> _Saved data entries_
---+---
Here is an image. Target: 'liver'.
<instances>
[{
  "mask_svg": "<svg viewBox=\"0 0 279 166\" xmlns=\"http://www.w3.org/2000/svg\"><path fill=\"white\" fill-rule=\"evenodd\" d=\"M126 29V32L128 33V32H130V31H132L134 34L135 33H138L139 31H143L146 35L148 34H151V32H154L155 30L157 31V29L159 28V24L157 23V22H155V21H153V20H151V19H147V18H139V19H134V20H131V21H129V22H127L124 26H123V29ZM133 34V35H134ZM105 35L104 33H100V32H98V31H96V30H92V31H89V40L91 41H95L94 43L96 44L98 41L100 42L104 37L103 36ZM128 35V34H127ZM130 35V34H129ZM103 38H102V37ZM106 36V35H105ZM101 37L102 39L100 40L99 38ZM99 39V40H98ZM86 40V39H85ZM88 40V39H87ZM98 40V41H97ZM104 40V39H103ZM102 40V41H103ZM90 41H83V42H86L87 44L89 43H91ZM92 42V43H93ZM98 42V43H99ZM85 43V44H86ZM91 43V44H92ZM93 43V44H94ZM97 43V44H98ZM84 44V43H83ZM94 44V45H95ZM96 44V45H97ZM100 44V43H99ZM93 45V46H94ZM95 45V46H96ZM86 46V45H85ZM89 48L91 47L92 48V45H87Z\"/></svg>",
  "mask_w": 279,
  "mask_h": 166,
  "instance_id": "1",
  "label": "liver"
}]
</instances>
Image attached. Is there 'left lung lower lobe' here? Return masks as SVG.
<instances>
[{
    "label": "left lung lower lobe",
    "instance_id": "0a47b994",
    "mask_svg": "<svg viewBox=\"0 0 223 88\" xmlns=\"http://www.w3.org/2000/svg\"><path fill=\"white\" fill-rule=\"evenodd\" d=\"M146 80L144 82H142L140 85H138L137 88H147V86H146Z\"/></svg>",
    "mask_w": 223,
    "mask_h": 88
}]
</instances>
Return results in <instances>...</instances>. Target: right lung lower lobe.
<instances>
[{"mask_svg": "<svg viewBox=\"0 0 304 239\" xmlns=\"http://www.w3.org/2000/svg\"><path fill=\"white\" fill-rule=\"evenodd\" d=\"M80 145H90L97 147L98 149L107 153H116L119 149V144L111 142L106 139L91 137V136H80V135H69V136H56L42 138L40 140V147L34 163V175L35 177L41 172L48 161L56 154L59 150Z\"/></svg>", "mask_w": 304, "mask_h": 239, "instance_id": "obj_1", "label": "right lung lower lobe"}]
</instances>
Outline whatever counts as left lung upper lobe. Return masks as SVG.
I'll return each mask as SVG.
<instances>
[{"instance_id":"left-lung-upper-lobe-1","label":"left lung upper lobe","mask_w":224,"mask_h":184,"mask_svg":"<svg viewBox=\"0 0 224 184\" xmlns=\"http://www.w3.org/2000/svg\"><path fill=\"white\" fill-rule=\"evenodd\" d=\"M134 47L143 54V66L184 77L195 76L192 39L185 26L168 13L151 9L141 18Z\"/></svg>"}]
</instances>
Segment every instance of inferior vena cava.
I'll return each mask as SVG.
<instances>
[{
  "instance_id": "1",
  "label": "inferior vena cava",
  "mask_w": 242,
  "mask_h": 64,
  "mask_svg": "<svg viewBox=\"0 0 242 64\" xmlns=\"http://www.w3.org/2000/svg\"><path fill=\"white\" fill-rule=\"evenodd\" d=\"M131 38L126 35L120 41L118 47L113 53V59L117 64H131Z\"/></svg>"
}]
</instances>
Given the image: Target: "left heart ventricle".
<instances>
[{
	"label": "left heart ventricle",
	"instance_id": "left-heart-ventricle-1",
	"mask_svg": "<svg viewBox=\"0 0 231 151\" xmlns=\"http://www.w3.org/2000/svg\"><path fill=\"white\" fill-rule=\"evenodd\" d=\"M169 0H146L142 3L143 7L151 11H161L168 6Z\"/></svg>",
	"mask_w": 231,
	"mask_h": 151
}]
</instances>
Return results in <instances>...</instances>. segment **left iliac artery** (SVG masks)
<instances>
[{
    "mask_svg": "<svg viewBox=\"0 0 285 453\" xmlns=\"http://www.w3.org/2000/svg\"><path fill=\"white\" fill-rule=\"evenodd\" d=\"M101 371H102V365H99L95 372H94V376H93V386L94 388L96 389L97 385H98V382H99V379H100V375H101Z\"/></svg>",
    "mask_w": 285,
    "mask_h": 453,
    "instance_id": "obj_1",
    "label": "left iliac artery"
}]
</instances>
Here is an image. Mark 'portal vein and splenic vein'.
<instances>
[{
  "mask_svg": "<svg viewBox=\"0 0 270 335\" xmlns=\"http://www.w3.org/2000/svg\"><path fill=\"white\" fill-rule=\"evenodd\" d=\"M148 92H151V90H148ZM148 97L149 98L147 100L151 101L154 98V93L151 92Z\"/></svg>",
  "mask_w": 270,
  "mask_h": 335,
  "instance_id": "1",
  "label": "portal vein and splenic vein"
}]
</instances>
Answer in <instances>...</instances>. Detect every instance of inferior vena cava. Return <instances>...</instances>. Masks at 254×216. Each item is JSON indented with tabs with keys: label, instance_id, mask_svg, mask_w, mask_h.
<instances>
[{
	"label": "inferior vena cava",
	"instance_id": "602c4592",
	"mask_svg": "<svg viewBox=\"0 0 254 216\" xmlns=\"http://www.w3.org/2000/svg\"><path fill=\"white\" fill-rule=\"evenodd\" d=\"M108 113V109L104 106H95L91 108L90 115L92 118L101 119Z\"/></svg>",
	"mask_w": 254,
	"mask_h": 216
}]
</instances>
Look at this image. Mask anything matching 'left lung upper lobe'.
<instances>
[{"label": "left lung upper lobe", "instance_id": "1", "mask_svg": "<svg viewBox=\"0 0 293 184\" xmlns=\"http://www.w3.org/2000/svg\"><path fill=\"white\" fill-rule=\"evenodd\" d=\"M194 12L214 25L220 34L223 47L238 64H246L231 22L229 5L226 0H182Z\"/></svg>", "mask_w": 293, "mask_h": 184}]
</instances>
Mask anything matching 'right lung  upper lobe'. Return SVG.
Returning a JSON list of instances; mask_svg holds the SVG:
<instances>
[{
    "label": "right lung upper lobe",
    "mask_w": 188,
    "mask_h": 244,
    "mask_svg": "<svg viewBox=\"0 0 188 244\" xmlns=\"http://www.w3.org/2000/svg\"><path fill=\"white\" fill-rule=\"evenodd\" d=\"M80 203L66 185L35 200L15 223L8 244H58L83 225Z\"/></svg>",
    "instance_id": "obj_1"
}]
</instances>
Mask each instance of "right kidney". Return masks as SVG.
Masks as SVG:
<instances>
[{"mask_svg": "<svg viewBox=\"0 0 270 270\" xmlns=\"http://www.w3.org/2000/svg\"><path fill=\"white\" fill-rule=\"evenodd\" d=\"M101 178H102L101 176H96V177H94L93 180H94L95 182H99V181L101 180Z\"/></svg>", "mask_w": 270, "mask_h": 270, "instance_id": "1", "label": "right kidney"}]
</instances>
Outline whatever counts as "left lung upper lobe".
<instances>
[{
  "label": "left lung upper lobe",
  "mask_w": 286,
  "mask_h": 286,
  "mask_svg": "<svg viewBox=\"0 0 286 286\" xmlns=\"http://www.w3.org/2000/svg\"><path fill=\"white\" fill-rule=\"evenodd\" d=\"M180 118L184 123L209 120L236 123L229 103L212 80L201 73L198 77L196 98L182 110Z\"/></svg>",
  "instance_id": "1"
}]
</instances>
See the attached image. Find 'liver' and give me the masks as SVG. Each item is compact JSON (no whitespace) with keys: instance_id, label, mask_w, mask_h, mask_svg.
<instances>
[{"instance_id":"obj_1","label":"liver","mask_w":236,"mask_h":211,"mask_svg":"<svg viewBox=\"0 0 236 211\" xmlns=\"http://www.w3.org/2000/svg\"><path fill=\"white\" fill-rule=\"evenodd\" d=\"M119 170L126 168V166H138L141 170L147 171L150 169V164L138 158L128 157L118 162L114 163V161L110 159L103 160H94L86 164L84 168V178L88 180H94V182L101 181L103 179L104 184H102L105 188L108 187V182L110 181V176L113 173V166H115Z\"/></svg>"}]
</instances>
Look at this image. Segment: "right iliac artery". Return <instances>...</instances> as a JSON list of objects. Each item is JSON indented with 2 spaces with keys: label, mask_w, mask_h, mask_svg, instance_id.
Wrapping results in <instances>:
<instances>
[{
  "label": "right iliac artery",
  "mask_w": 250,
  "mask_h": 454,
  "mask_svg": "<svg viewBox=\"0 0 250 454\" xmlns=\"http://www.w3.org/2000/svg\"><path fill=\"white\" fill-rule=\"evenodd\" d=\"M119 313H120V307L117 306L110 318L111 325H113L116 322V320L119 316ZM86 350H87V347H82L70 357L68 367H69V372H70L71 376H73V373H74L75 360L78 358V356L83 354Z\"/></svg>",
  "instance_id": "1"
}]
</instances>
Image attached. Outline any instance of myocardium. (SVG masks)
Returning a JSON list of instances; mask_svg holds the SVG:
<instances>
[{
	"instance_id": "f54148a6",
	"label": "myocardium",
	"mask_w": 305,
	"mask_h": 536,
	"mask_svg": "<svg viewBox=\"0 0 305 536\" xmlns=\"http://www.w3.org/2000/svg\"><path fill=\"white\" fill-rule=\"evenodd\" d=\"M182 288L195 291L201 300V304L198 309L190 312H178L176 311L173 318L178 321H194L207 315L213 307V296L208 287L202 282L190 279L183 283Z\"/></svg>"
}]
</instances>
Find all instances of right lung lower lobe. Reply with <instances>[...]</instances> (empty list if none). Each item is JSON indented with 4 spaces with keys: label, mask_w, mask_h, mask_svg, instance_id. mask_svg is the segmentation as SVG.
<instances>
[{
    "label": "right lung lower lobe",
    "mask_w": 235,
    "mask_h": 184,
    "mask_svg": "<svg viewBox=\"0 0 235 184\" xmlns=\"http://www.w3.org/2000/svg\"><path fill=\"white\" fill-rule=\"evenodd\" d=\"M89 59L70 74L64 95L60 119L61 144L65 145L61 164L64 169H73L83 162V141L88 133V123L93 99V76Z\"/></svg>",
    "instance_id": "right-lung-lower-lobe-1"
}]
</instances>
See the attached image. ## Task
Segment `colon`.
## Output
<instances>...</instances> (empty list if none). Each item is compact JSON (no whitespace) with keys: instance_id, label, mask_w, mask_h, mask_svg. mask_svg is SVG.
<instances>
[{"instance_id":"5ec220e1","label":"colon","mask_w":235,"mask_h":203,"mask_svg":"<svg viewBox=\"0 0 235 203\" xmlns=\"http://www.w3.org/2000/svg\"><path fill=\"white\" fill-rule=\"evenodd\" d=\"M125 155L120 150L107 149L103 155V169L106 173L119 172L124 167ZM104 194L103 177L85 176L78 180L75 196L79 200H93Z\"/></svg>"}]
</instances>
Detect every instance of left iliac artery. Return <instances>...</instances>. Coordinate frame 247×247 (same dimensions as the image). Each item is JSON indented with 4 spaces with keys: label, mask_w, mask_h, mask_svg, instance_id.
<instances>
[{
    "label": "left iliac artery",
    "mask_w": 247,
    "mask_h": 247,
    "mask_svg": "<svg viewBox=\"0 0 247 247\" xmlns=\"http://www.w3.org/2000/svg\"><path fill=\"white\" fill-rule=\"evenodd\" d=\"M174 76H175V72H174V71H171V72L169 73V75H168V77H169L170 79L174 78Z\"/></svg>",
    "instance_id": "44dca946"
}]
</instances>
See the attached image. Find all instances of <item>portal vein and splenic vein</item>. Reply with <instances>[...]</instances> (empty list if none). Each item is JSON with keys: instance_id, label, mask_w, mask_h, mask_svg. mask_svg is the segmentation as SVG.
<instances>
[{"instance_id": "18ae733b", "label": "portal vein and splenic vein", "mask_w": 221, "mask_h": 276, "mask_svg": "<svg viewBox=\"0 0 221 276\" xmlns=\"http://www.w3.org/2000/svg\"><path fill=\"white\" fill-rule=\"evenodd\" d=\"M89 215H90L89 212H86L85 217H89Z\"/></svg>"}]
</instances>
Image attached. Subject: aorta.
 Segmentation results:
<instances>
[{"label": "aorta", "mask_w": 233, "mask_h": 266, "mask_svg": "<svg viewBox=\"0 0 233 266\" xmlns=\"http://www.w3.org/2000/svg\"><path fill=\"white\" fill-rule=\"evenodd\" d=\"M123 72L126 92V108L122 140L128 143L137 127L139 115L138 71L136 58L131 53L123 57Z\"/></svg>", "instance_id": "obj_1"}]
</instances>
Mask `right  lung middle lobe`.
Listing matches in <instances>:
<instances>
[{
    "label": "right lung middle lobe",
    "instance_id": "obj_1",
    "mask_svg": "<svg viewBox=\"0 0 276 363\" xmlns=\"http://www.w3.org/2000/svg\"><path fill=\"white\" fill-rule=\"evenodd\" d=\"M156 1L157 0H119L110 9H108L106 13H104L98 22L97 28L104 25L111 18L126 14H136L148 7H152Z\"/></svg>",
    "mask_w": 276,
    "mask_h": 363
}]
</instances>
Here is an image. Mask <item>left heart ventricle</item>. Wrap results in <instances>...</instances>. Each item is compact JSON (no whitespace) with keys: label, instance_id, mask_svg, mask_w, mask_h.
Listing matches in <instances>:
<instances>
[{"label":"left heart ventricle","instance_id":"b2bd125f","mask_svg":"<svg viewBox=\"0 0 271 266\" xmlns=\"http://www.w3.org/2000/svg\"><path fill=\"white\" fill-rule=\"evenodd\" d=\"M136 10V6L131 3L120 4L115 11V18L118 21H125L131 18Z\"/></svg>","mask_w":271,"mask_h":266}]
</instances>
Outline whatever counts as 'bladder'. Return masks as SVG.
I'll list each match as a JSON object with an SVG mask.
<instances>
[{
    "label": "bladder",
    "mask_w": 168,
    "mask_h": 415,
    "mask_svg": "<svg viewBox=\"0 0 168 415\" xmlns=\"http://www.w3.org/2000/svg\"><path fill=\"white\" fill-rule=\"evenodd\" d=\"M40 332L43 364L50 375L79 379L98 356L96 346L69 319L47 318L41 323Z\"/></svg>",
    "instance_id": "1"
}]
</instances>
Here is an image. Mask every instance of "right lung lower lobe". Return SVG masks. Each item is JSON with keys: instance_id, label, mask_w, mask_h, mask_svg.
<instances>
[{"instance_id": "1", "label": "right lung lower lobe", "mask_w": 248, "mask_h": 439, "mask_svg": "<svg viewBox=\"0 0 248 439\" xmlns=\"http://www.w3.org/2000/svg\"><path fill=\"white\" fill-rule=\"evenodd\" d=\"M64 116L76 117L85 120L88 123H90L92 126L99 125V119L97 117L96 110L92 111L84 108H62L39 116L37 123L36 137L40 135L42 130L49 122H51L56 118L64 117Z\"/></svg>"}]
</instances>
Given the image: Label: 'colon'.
---+---
> _Requirement_
Set down, exactly and in full, the lines from the one containing "Outline whatever counts as 'bladder'." through the end of the entries; no other line belongs.

> _Written reply_
Outline whatever counts as 'bladder'. Return masks as SVG.
I'll list each match as a JSON object with an SVG mask.
<instances>
[{
    "label": "bladder",
    "mask_w": 168,
    "mask_h": 415,
    "mask_svg": "<svg viewBox=\"0 0 168 415\" xmlns=\"http://www.w3.org/2000/svg\"><path fill=\"white\" fill-rule=\"evenodd\" d=\"M40 332L43 364L50 375L79 379L98 356L96 346L69 319L47 318L41 323Z\"/></svg>",
    "instance_id": "1"
}]
</instances>
Here is an image. Mask every instance of "right lung lower lobe". Return SVG masks. Each item is JSON with keys: instance_id, label, mask_w, mask_h, mask_svg.
<instances>
[{"instance_id": "1", "label": "right lung lower lobe", "mask_w": 248, "mask_h": 439, "mask_svg": "<svg viewBox=\"0 0 248 439\" xmlns=\"http://www.w3.org/2000/svg\"><path fill=\"white\" fill-rule=\"evenodd\" d=\"M64 116L76 117L85 120L88 123H90L92 126L99 125V119L97 117L96 110L92 111L84 108H62L39 116L37 123L36 137L40 135L42 130L49 122H51L56 118L64 117Z\"/></svg>"}]
</instances>
Given the image: Label: 'colon'.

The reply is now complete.